- Region: Papua New Guinea
- Ethnicity: incl. Biangai
- Native speakers: (14,000 cited 1978–2000)
- Language family: Trans-New Guinea GoilalanKunimaipanKunimaipa; ; ;

Language codes
- ISO 639-3: Variously: kup – Kunimaipa wer – Weri + Amam big – Biangai
- Glottolog: kuni1267 Kunimaipa weri1254 Weric bian1252 Biangai

= Kunimaipa language =

Goilalan language spoken in Papua New Guinea

Kunimaipa is a Papuan language of Papua New Guinea. The varieties are divergent, on the verge of being distinct languages, and have separate literary traditions.

==Phonemes ==
Source:

===Consonants===

|  |  | Bilabial | Coronal | Retroflex | Velar | Uvular |
| Nasal |  | m | n |  | ŋ ⟨ng⟩ |  |
| Occlusive | voiceless | p | t |  | k |  |
| voiced | b | d̪ ⟨d⟩ |  | ɡ ⟨g⟩ | ɢ ⟨h⟩ |
| Continuant | voiceless |  | s |  |  |  |
| voiced | β̞ ⟨v⟩ | z |  |  |  |
| Liquid |  |  | l | ɽ ⟨r⟩ |  |  |

===Vowels===

|  | Front | Back |
|---|---|---|
| High | i | u |
| Mid | e | ʊ ⟨o⟩ |
| Low | a ⟨a⟩ |  |

== Morphophonemics ==
Each stem that ends with a has three kinds of allomorphs: a, o, and e. Allomorphs end with a in a word finally or before a syllable with a. It is the most common ending. O ending appears before syllables with o, u, or ai. E ending appears before syllable with e or i. All of above holds true, except the ending syllable before -ma. In the general morphophonemic rule, ending an appears before syllable with a. In the case of -ma, o appears before the syllable with a. For example, the sentence so-ma, meaning ‘I will go.’

== Words ==
Source:

=== Non-suffixed===
Word classes that are usually not suffixed are responses, exclamations, attention particles, vocative particles, conjunctions, names, and particles. Responses are short replies on a conversation; such as, kara 'okay', ee 'yes', gu 'yes', ev 'no'. Exclamations is usually occurs on sentence boundary; such as, auma 'surprise', au 'mistake', maize 'regret', and aip 'dislike'. Attention particles are only used on reported speech; such as, gui 'call to come', ae 'attention getter', and siu 'attention getter -close'. Vocative particles are beginning of addresses in sentence boundary; such as, engarim 'hey, woman', erom 'hey, man', engarohol 'hey, children', and guai 'uncle'. Conjunctions are links in "phrases, clauses, and sentences"; such as, mete 'and, but, then', ma 'or, and', povoza 'therefore', and ong 'but, then'. Names label person, place, days, and months; such as, made-ta-ka, 'on Monday', and pode-ta-ka, 'on Thursday'. Lastly, one particles that is used in introducing a quote is never suffixed, pata meaning 'reply'.

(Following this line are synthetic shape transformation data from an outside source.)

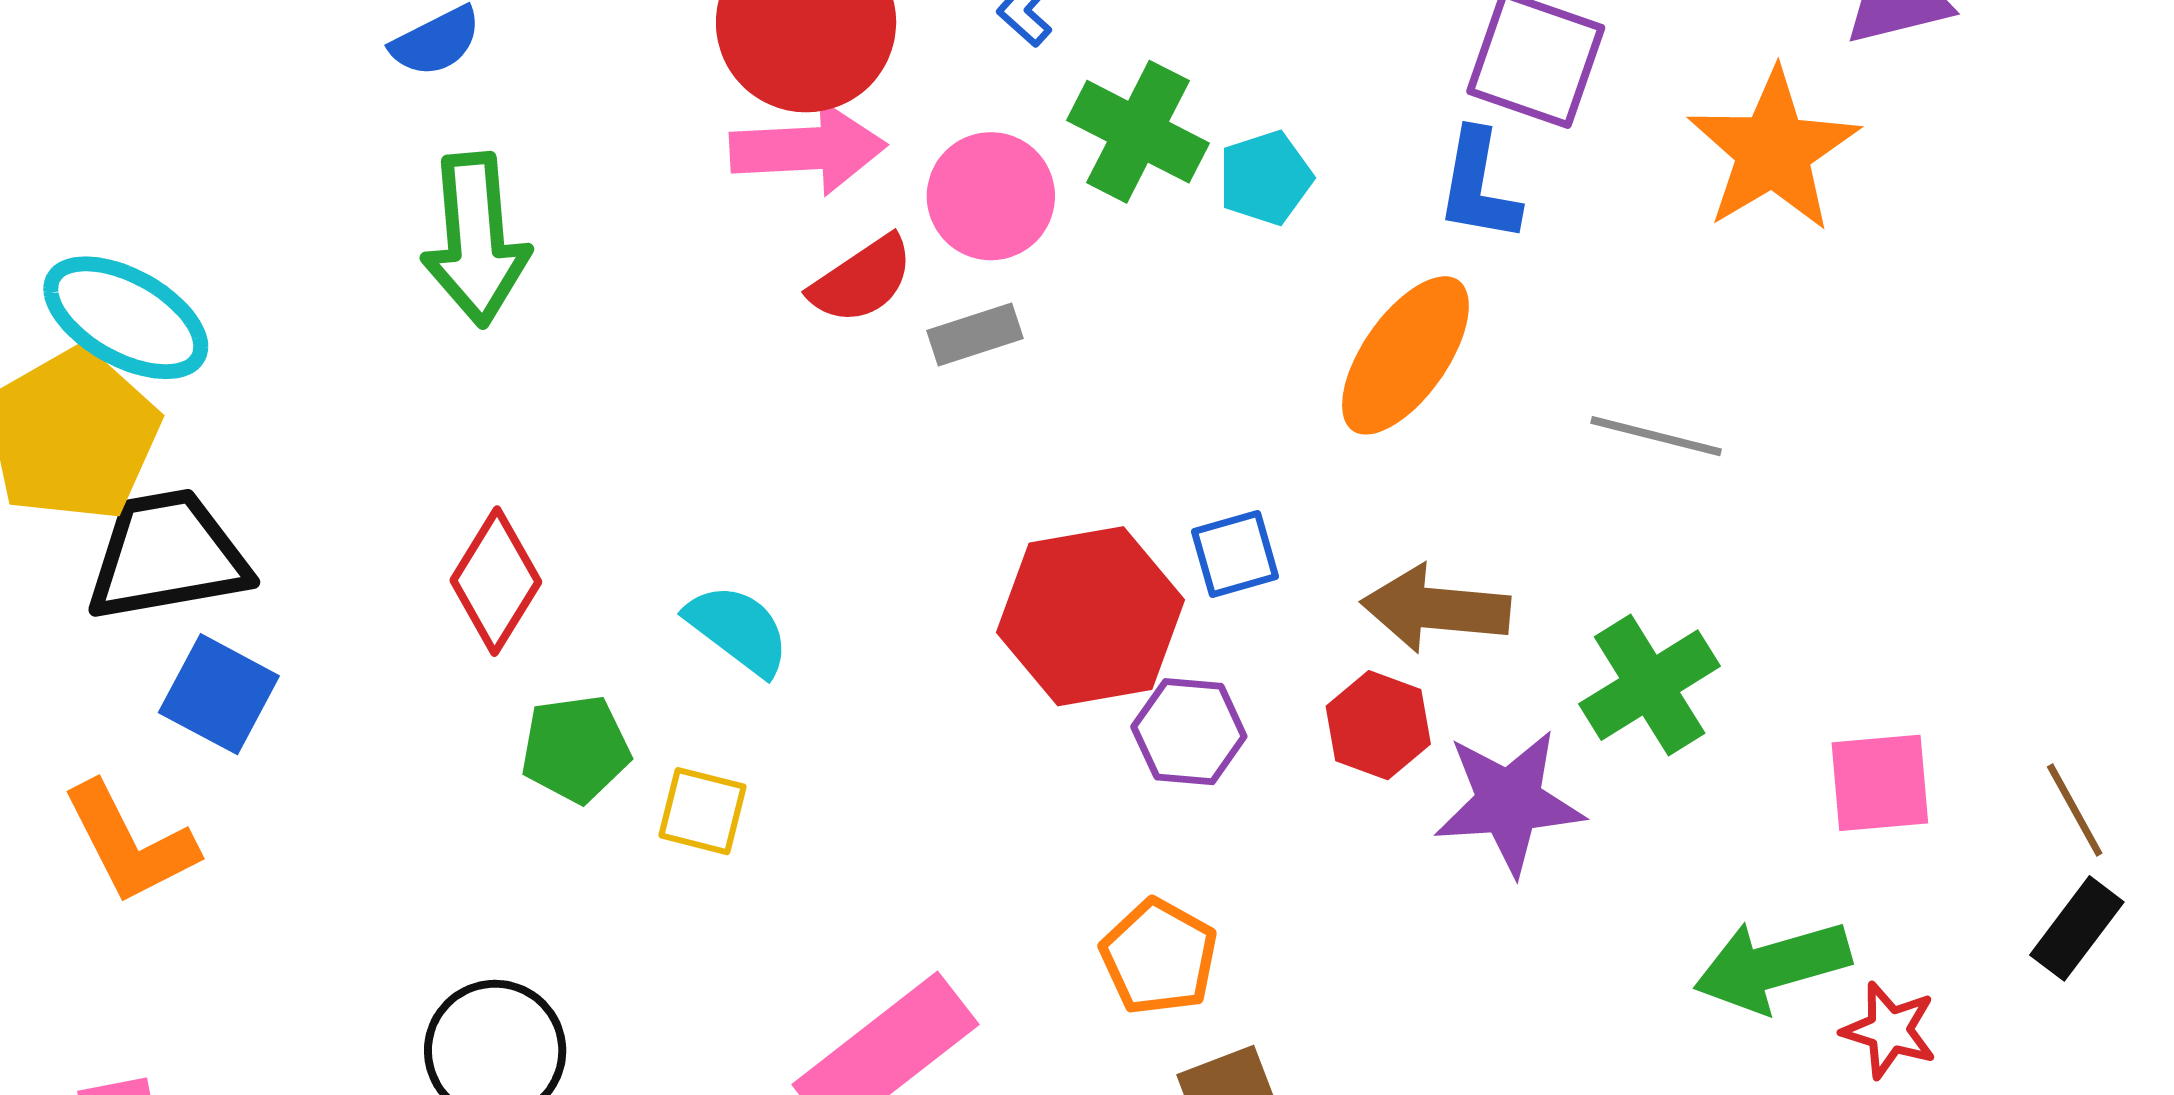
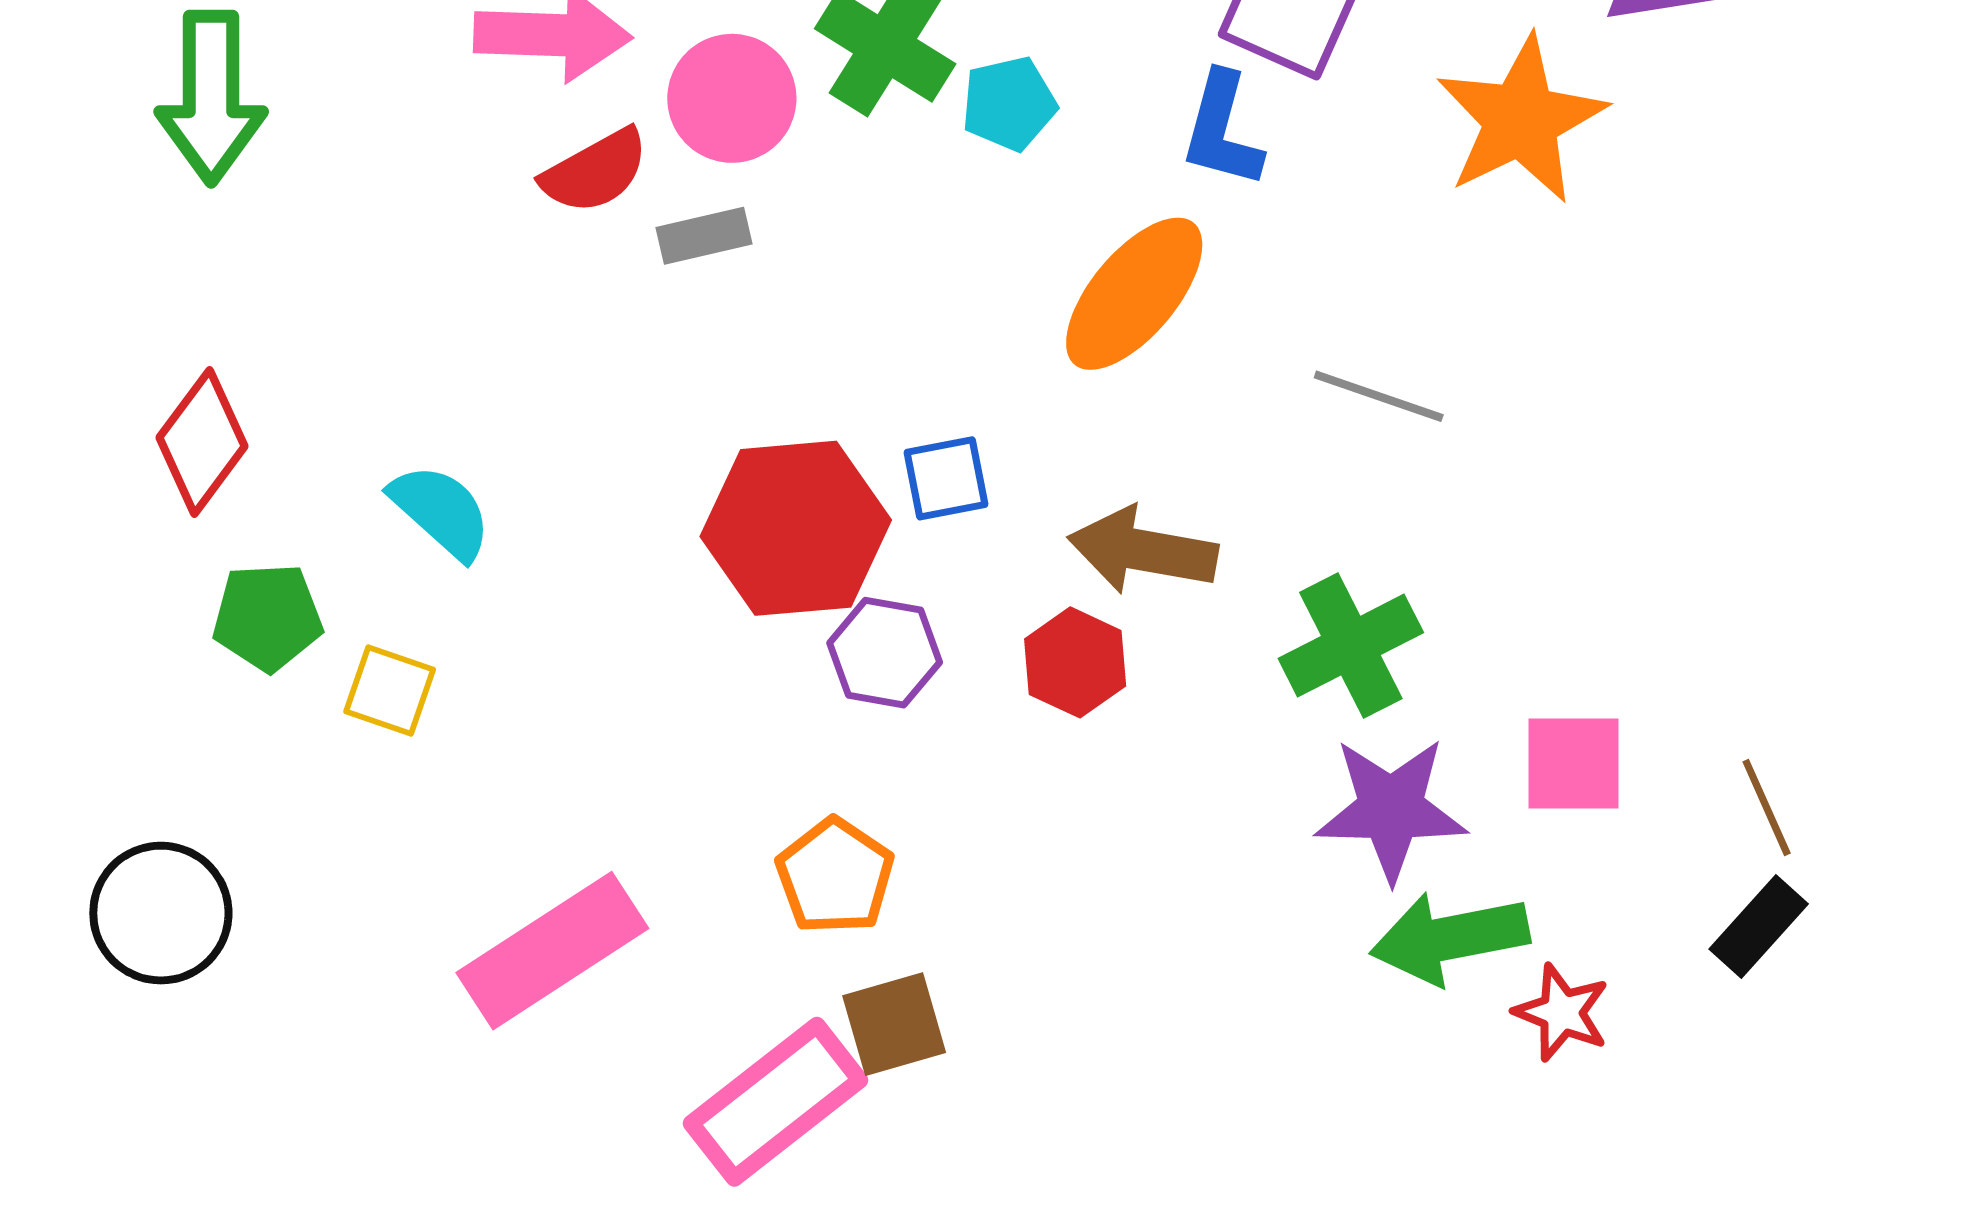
purple star: (1509, 802) -> (1391, 809), moved

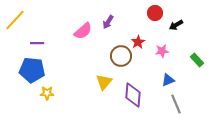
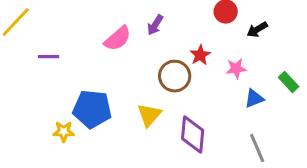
blue pentagon: (32, 70) -> (92, 109), moved
blue triangle: (168, 80) -> (254, 99), moved

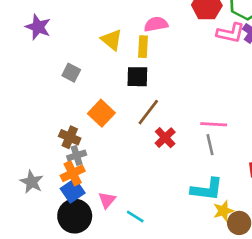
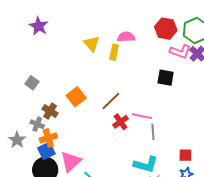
gray square: (71, 73) -> (32, 83), moved
black square: (137, 77) -> (166, 78), moved
pink line: (214, 124) -> (142, 116), moved
gray cross: (77, 155) -> (37, 124), moved, turned 32
pink triangle: (107, 200) -> (71, 162), size x1.6

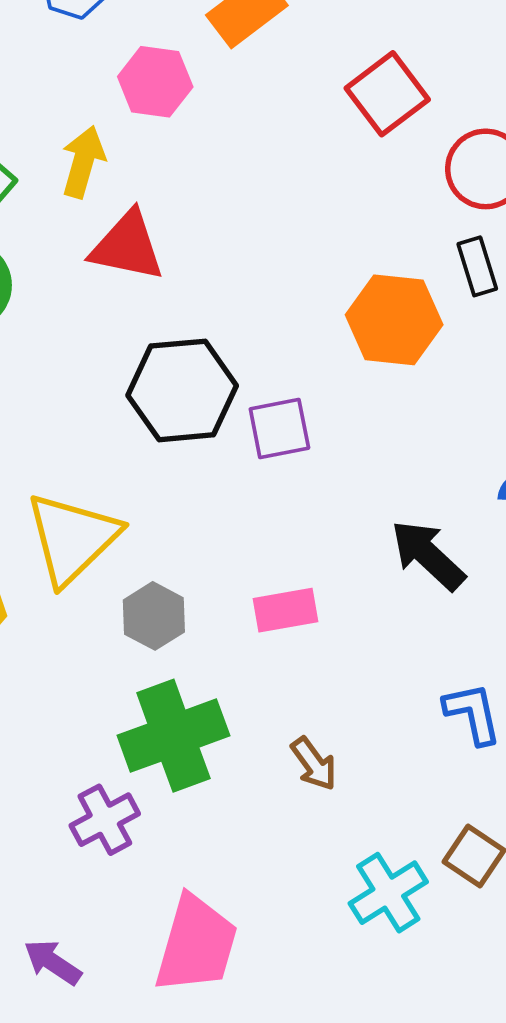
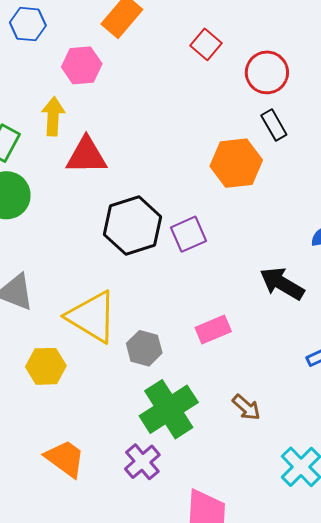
red square: (387, 94) -> (206, 44), size x0.7
yellow triangle: (72, 538) -> (92, 317), turned -32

=== Suffixed or non-suffixed ===
Word classes including adjectives, pronouns, interrogative words, nouns, and verbs can be suffixed or non-suffixed depending on the meaning and usage. Some example of adjectives in Kunimaipa are tina 'good', goe 'small', and hori 'bad'. The Kunimaipa language has 7 pronouns, including ne, ni, pi, rei, rari, aru, and paru. Example of od interrogative words are taira and tai meaning 'what'. Noun is a large word class including words such as abana 'men', abanaro 'young men', no nai nai 'everything', and mapo 'all'.

=== Not Classified According to suffixation ===
The word classes that cannot be classified by suffixation are locations, temporals, adverbs, and auxiliaries.